Values of prior probability of exchangeability in the multisource exchangeability model between 0.1 and 0.3 provide the best trade-offs between gain in precision and bias, especially when per-basket sample size is below 30. Application of these calibration results to a re-analysis of the SUMMIT trial showed that the breast basket exceeded the null response rate with posterior probability of 0.999 while having low posterior probability of exchangeability with all other baskets. Simulations based on the design of the SUMMIT trial revealed that there is meaningful improvement in power even in baskets with small sample size when the false-discovery rate is controlled as opposed to the family-wise error rate. For example, when only the breast basket was active, with a sample size of 25, the power was 0.76 when the false-discovery rate was controlled at 0.05 but only 0.56 when the family-wise error rate was controlled at 0.05, indicating that impractical sample sizes for the phase II setting would be needed to achieve acceptable power while controlling the family-wise error rate in this setting of a trial with 10 baskets.
Selection of the prior exchangeability probability based on calibration and incorporation of false-discovery rate control result in multisource exchangeability model designs with high power to detect promising treatments in the context of phase II basket trials.
最近在开发“肿瘤无偏见”肿瘤疗法方面的进展已经确定了分子靶点,这些靶点以超越癌症分类传统标准的方式定义了患者亚群。这些成功产生了有效的靶向治疗方法,无论患者的肿瘤组织学如何,都可以对其进行治疗。试验也随着主方案设计的发展而发展。通过融合转化和临床科学,篮子试验特别适合在多种癌症组织学中研究和开发靶向治疗方法。然而,篮子试验本质上涉及更复杂的设计决策,包括跨篮子进行多次测试的问题,因此需要为研究人员提供指导。

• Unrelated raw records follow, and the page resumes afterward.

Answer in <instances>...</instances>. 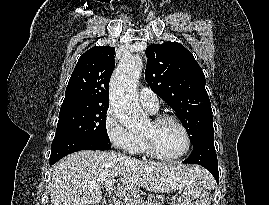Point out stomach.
<instances>
[{"label":"stomach","instance_id":"1","mask_svg":"<svg viewBox=\"0 0 269 205\" xmlns=\"http://www.w3.org/2000/svg\"><path fill=\"white\" fill-rule=\"evenodd\" d=\"M179 196L175 198L171 205H210L211 196L203 185L192 183L179 189ZM146 205H161V201L150 197Z\"/></svg>","mask_w":269,"mask_h":205}]
</instances>
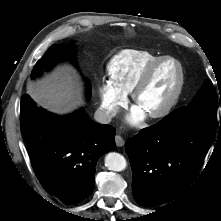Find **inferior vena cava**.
<instances>
[{
  "label": "inferior vena cava",
  "instance_id": "602c4592",
  "mask_svg": "<svg viewBox=\"0 0 221 221\" xmlns=\"http://www.w3.org/2000/svg\"><path fill=\"white\" fill-rule=\"evenodd\" d=\"M118 107H99L94 114V119L102 124H108L112 118L117 114Z\"/></svg>",
  "mask_w": 221,
  "mask_h": 221
}]
</instances>
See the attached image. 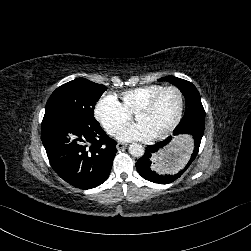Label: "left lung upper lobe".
Masks as SVG:
<instances>
[{
	"label": "left lung upper lobe",
	"instance_id": "obj_1",
	"mask_svg": "<svg viewBox=\"0 0 251 251\" xmlns=\"http://www.w3.org/2000/svg\"><path fill=\"white\" fill-rule=\"evenodd\" d=\"M158 81H168L178 87L186 100V113L178 126L193 125L205 127V111L201 103V98L196 87L189 81L167 76Z\"/></svg>",
	"mask_w": 251,
	"mask_h": 251
}]
</instances>
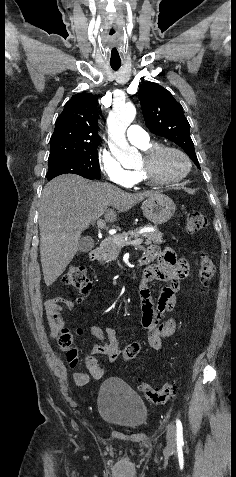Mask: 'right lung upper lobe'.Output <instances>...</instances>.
Wrapping results in <instances>:
<instances>
[{
    "label": "right lung upper lobe",
    "mask_w": 236,
    "mask_h": 477,
    "mask_svg": "<svg viewBox=\"0 0 236 477\" xmlns=\"http://www.w3.org/2000/svg\"><path fill=\"white\" fill-rule=\"evenodd\" d=\"M50 145L49 161L99 145L97 101L93 94L78 93L66 103Z\"/></svg>",
    "instance_id": "obj_1"
}]
</instances>
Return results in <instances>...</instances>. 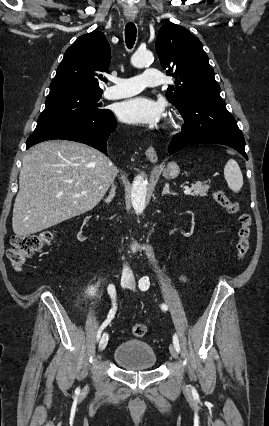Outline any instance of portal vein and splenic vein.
Masks as SVG:
<instances>
[{
  "label": "portal vein and splenic vein",
  "instance_id": "portal-vein-and-splenic-vein-1",
  "mask_svg": "<svg viewBox=\"0 0 269 426\" xmlns=\"http://www.w3.org/2000/svg\"><path fill=\"white\" fill-rule=\"evenodd\" d=\"M191 191H192V189H191V188H186V189H185V191H184V193H185V194H189V193H191ZM81 194H82V195H84V194H86V192L84 191V192H82Z\"/></svg>",
  "mask_w": 269,
  "mask_h": 426
}]
</instances>
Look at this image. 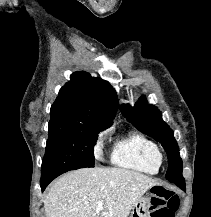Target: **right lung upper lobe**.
I'll use <instances>...</instances> for the list:
<instances>
[{
  "mask_svg": "<svg viewBox=\"0 0 211 217\" xmlns=\"http://www.w3.org/2000/svg\"><path fill=\"white\" fill-rule=\"evenodd\" d=\"M118 108L115 90L100 78L81 71L59 91L50 109V121H71L111 126Z\"/></svg>",
  "mask_w": 211,
  "mask_h": 217,
  "instance_id": "obj_1",
  "label": "right lung upper lobe"
}]
</instances>
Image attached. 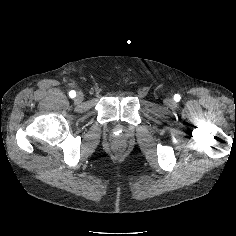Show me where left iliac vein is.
Segmentation results:
<instances>
[{
	"label": "left iliac vein",
	"mask_w": 236,
	"mask_h": 236,
	"mask_svg": "<svg viewBox=\"0 0 236 236\" xmlns=\"http://www.w3.org/2000/svg\"><path fill=\"white\" fill-rule=\"evenodd\" d=\"M164 104L168 107H173L175 105V102L172 99H165Z\"/></svg>",
	"instance_id": "1"
}]
</instances>
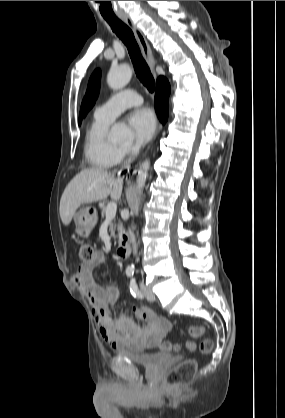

通过模拟探索了多源可交换性模型在不同程度的反应异质性下对先验规范的敏感性。然后,提出了一种包含虚假发现率控制的多源可交换性模型设计,并进行了一项模拟研究,比较了该设计的操作特征与控制家族错误率的设计以及将篮子视为独立的频率方法。模拟基于真实世界临床试验 SUMMIT 试验的原始设计,该试验研究了 Neratinib 治疗各种实体瘤的效果。这里研究的方法特定于具有二项结局的单臂二期试验。
多源可交换性模型中先验交换可能性的概率值在 0.1 到 0.3 之间,可在提高精度和偏差之间取得最佳折衷,尤其是当每个篮子的样本量低于 30 时。将这些校准结果应用于 SUMMIT 试验的重新分析表明,乳腺篮子的后验无效反应率超过 0.999,而与所有其他篮子的后验交换可能性均较低。基于 SUMMIT 试验设计的模拟表明,即使在篮子的样本量较小时,通过控制错误发现率也可以显著提高功效,而不是控制家族错误率。例如,当只有乳腺篮子活跃,样本量为 25 时,当错误发现率控制在 0.05 时,功效为 0.76,但当家族错误率控制在 0.05 时,功效仅为 0.56,表明在这种具有 10 个篮子的试验中,需要不切实际的二期试验样本量才能在控制家族错误率的情况下达到可接受的功效。
基于校准选择先验交换可能性概率,并纳入错误发现率控制,可在二期篮子试验中设计出具有高功效的多源可交换性模型,以检测有前途的治疗方法。